* [TASK DETAILS] Each record should be given again exactly, and any picture in it left out.

* [SUPPLIED MATERIAL]
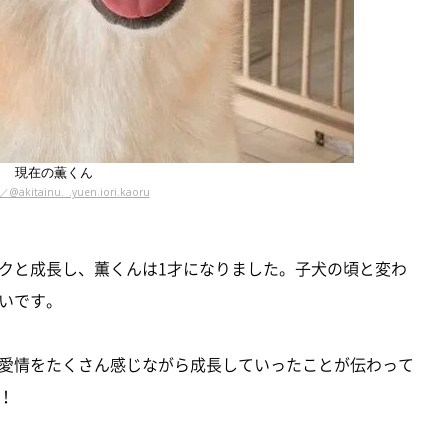
現在の薫くん
akitainu._.yuen.iori.kaoru
クと成長し、薫くんは1才になりました。子犬の頃と変わ
いです。
愛情をたくさん感じながら成長していったことが伝わって
！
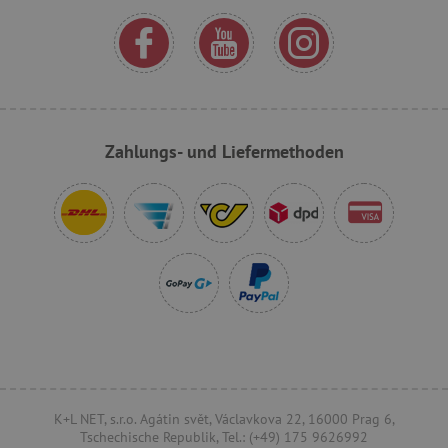
.onesignal.com
FPLC
.agathaswelt.de
Zahlungs- und Liefermethoden
VISITOR_PRIVACY_METADATA
YouTube
.youtube.com
K+L NET, s.r.o. Agátin svět, Václavkova 22, 16000 Prag 6,
Tschechische Republik, Tel.: (+49) 175 9626992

* [THE COMPLETED TASK]
現在の薫くん
akitainu._.yuen.iori.kaoru
クと成長し、薫くんは1才になりました。子犬の頃と変わ
いです。
愛情をたくさん感じながら成長していったことが伝わって
！
.onesignal.com
FPLC
.agathaswelt.de
Zahlungs- und Liefermethoden
VISITOR_PRIVACY_METADATA
YouTube
.youtube.com
K+L NET, s.r.o. Agátin svět, Václavkova 22, 16000 Prag 6,
Tschechische Republik, Tel.: (+49) 175 9626992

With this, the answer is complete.